*** Opening Excerpted data ***
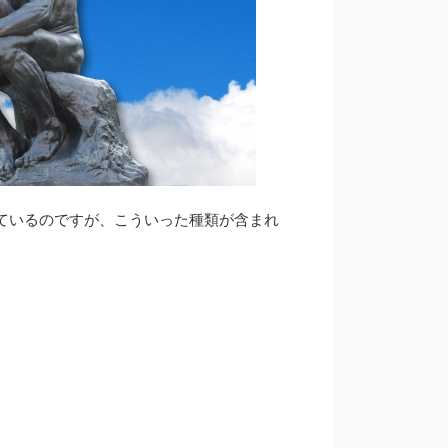
ているのですが、
こういった種類が含まれ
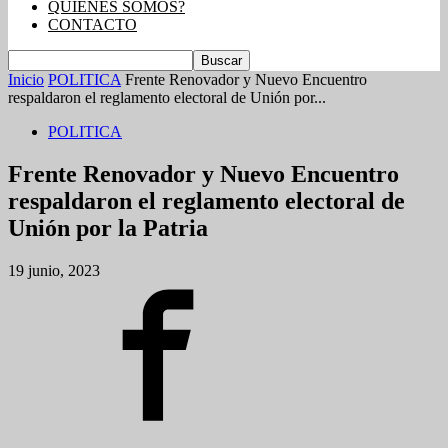
QUIENES SOMOS?
CONTACTO
Inicio
POLITICA
Frente Renovador y Nuevo Encuentro
respaldaron el reglamento electoral de Unión por...
POLITICA
Frente Renovador y Nuevo Encuentro
respaldaron el reglamento electoral de
Unión por la Patria
19 junio, 2023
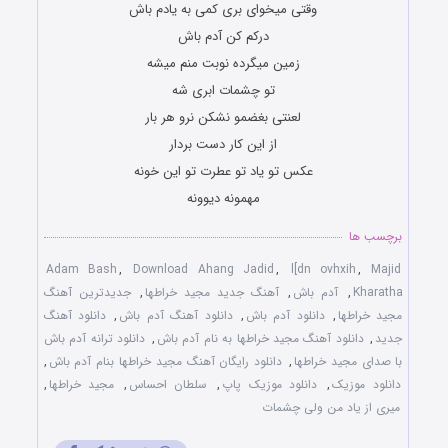
وقتی میخوای بری کمی به یادم باش
درکم کن آدم باش
زمین میگرده نوبت منم میشه
تو چشمات ابری شه
لعنتی بغضمو نشکن نرو هر بار
از این کار دست بردار
عکس تو یاد تو عطرت تو این خونه
مهمونه دیوونه
برچسب ها
Adam Bash
,
Download Ahang Jadid
,
l[dn ovhxih
,
Majid
Kharatha
,
آدم باش
,
آهنگ جدید مجید خراطها
,
جدیدترین آهنگ
مجید خراطها
,
دانلود آدم باش
,
دانلود آهنگ آدم باش
,
دانلود آهنگ
جدید
,
دانلود آهنگ مجید خراطها به نام آدم باش
,
دانلود ترانه آدم باش
با صدای مجید خراطها
,
دانلود رایگان آهنگ مجید خراطها بنام آدم باش
,
دانلود موزیک
,
دانلود موزیک پاپ
,
سلطان احساس
,
مجید خراطها
,
میری از یاد من ولی چشمات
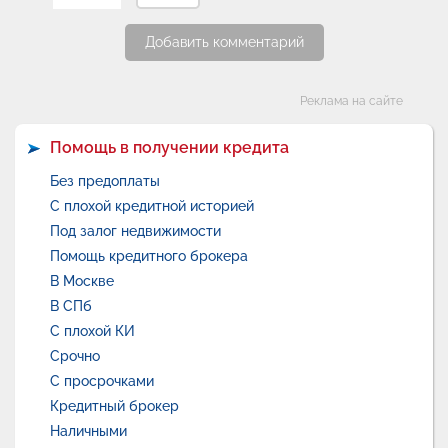
Добавить комментарий
Категории
Реклама на сайте
Помощь в получении кредита
Без предоплаты
С плохой кредитной историей
Под залог недвижимости
Помощь кредитного брокера
В Москве
В СПб
С плохой КИ
Срочно
С просрочками
Кредитный брокер
Наличными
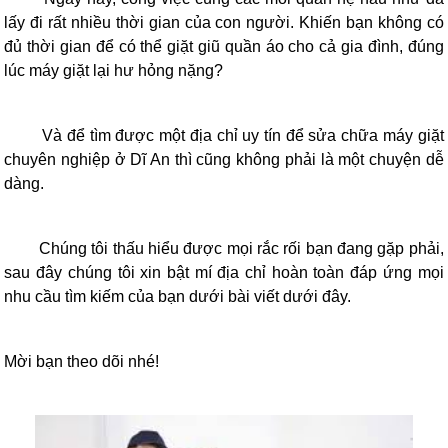
lấy đi rất nhiều thời gian của con người. Khiến bạn không có
đủ thời gian để có thể giặt giũ quần áo cho cả gia đình, đúng
lúc máy giặt lại hư hỏng nặng?
Và để tìm được một địa chỉ uy tín để sửa chữa máy giặt
chuyên nghiệp ở Dĩ An thì cũng không phải là một chuyện dễ
dàng.
Chúng tôi thấu hiểu được mọi rắc rối bạn đang gặp phải,
sau đây chúng tôi xin bật mí địa chỉ hoàn toàn đáp ứng mọi
nhu cầu tìm kiếm của bạn dưới bài viết dưới đây.
Mời bạn theo dõi nhé!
*** Closing Excerpted data ***
● Problem requirements: The job is to set down the whole listing exactly, excluding any images.

● Reply to the exercise:
ているのですが、
こういった種類が含まれ
QUIENES SOMOS?
CONTACTO
Inicio
POLITICA
Frente Renovador y Nuevo Encuentro
respaldaron el reglamento electoral de Unión por...
POLITICA
Frente Renovador y Nuevo Encuentro
respaldaron el reglamento electoral de
Unión por la Patria
19 junio, 2023
وقتی میخوای بری کمی به یادم باش
درکم کن آدم باش
زمین میگرده نوبت منم میشه
تو چشمات ابری شه
لعنتی بغضمو نشکن نرو هر بار
از این کار دست بردار
عکس تو یاد تو عطرت تو این خونه
مهمونه دیوونه
برچسب ها
Adam Bash
,
Download Ahang Jadid
,
l[dn ovhxih
,
Majid
Kharatha
,
آدم باش
,
آهنگ جدید مجید خراطها
,
جدیدترین آهنگ
مجید خراطها
,
دانلود آدم باش
,
دانلود آهنگ آدم باش
,
دانلود آهنگ
جدید
,
دانلود آهنگ مجید خراطها به نام آدم باش
,
دانلود ترانه آدم باش
با صدای مجید خراطها
,
دانلود رایگان آهنگ مجید خراطها بنام آدم باش
,
دانلود موزیک
,
دانلود موزیک پاپ
,
سلطان احساس
,
مجید خراطها
,
میری از یاد من ولی چشمات
Добавить комментарий
Категории
Реклама на сайте
Помощь в получении кредита
Без предоплаты
С плохой кредитной историей
Под залог недвижимости
Помощь кредитного брокера
В Москве
В СПб
С плохой КИ
Срочно
С просрочками
Кредитный брокер
Наличными
lấy đi rất nhiều thời gian của con người. Khiến bạn không có
đủ thời gian để có thể giặt giũ quần áo cho cả gia đình, đúng
lúc máy giặt lại hư hỏng nặng?
Và để tìm được một địa chỉ uy tín để sửa chữa máy giặt
chuyên nghiệp ở Dĩ An thì cũng không phải là một chuyện dễ
dàng.
Chúng tôi thấu hiểu được mọi rắc rối bạn đang gặp phải,
sau đây chúng tôi xin bật mí địa chỉ hoàn toàn đáp ứng mọi
nhu cầu tìm kiếm của bạn dưới bài viết dưới đây.
Mời bạn theo dõi nhé!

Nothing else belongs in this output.